Approximate propagation of normal distributions for stochastic optimal control of nonsmooth systems
Florian Messerer, Katrin Baumg\"artner, Armin Nurkanovi\'c, Moritz, Diehl

TL;DR
This paper introduces a method for approximating the propagation of mean and covariance in stochastic systems with discontinuous dynamics, enabling more efficient and accurate control under uncertainty without explicit switch detection.
Contribution
It presents an analytical approach for propagating distributions through nonsmooth ODEs, simplifying stochastic control of systems with discontinuities.
Findings
Enables direct integration of uncertain systems with discontinuities using standard schemes
Eliminates need for switch detection in stochastic control
Provides a structure-preserving linearization for piecewise smooth systems
Abstract
We present a method for the approximate propagation of mean and covariance of a probability distribution through ordinary differential equations (ODE) with discontinous right-hand side. For piecewise affine systems, a normalization of the propagated probability distribution at every time step allows us to analytically compute the expectation integrals of the mean and covariance dynamics while explicitly taking into account the discontinuity.
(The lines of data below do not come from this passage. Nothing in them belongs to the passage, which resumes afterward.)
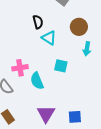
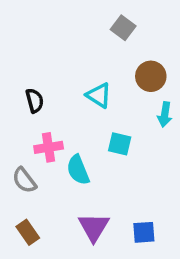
black semicircle: (38, 22) -> (35, 101), moved

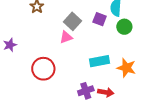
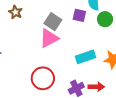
pink triangle: (66, 37) -> (49, 38), size x1.5
red circle: (43, 69) -> (43, 78), moved

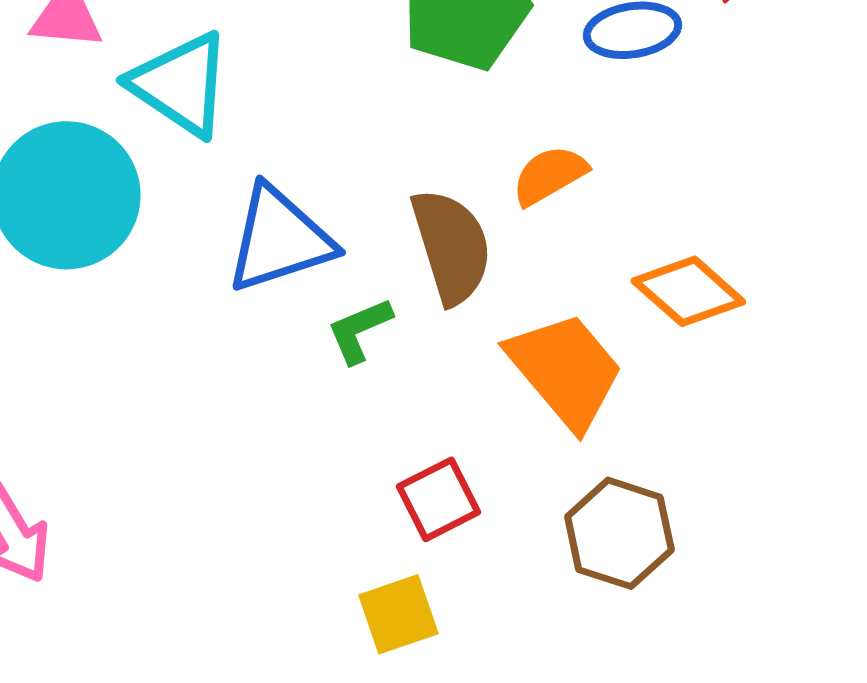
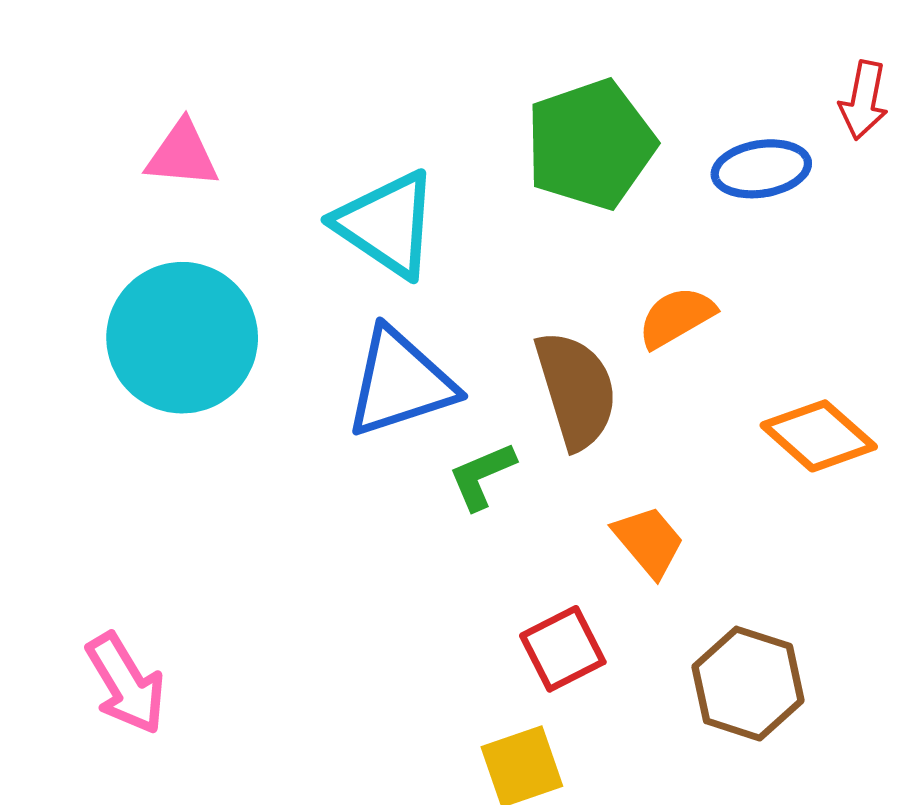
cyan triangle: (180, 84) -> (387, 224), moved
orange trapezoid: (565, 370) -> (649, 541), moved, size x0.6

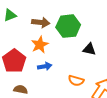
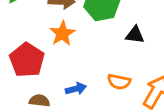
blue arrow: (45, 66) -> (76, 89), moved

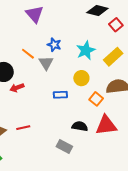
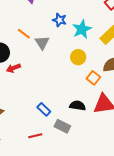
blue star: (54, 45) -> (60, 20), moved
blue rectangle: (60, 95) -> (44, 109), moved, turned 48
red line: (23, 128) -> (35, 136), moved

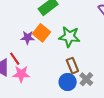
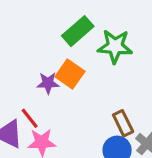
green star: (69, 37) -> (115, 46), moved

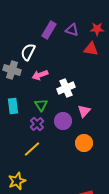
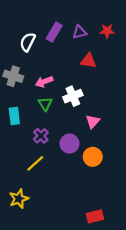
purple triangle: (72, 30) -> (79, 32), turned -32
red triangle: (91, 49) -> (88, 61), moved
white semicircle: (28, 52) -> (28, 42), moved
green triangle: (41, 105) -> (45, 104), moved
purple circle: (63, 121) -> (70, 144), moved

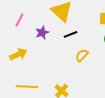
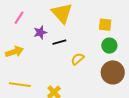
black line: (70, 34) -> (59, 42), moved

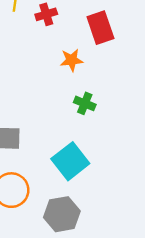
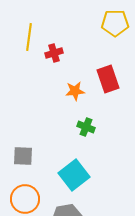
red rectangle: (100, 28) -> (108, 79), moved

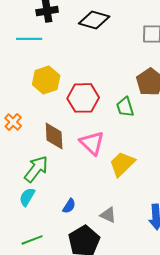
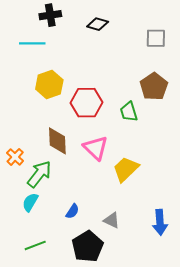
black diamond: (94, 20) -> (98, 24), size x0.7
orange cross: (13, 122) -> (15, 157), moved

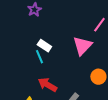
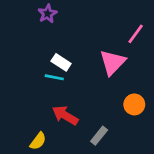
cyan line: (39, 57) -> (54, 77), turned -56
This leads to a natural smoothing of the discontinuity such that for relevant levels of uncertainty the resulting ODE can be integrated directly with standard schemes and it is neither necessary to prespecify the switching sequence nor to use a switch detection method. We then show how this result can be employed in the more general case of piecewise smooth functions based on a structure preserving linearization scheme. The resulting dynamics can be…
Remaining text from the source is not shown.